START EXTRACTED INFORMATION

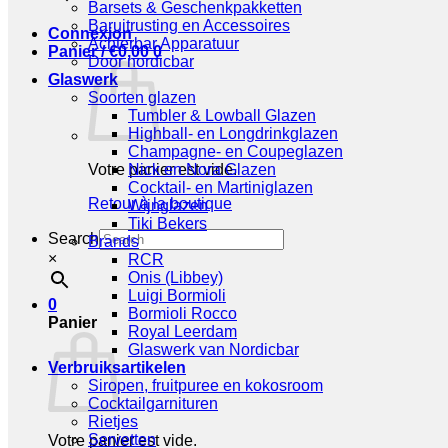
Barsets & Geschenkpakketten
Baruitrusting en Accessoires
Connexion
Achterbar Apparatuur
Panier /
€
0,00
0
Door nordicbar
Glaswerk
Soorten glazen
Tumbler & Lowball Glazen
Highball- en Longdrinkglazen
Champagne- en Coupeglazen
Votre panier est vide.
Nick en Nora Glazen
Cocktail- en Martiniglazen
Retour à la boutique
Wijnglazen
Tiki Bekers
Search
Brands
×
RCR
Onis (Libbey)
Luigi Bormioli
0
Bormioli Rocco
Panier
Royal Leerdam
Glaswerk van Nordicbar
Verbruiksartikelen
Siropen, fruitpuree en kokosroom
Cocktailgarnituren
Rietjes
Servetten
Votre panier est vide.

END EXTRACTED INFORMATION

Return every record above exactly as written, but drop the pictures.

Barsets & Geschenkpakketten
Baruitrusting en Accessoires
Connexion
Achterbar Apparatuur
Panier /
€
0,00
0
Door nordicbar
Glaswerk
Soorten glazen
Tumbler & Lowball Glazen
Highball- en Longdrinkglazen
Champagne- en Coupeglazen
Votre panier est vide.
Nick en Nora Glazen
Cocktail- en Martiniglazen
Retour à la boutique
Wijnglazen
Tiki Bekers
Search
Brands
×
RCR
Onis (Libbey)
Luigi Bormioli
0
Bormioli Rocco
Panier
Royal Leerdam
Glaswerk van Nordicbar
Verbruiksartikelen
Siropen, fruitpuree en kokosroom
Cocktailgarnituren
Rietjes
Servetten
Votre panier est vide.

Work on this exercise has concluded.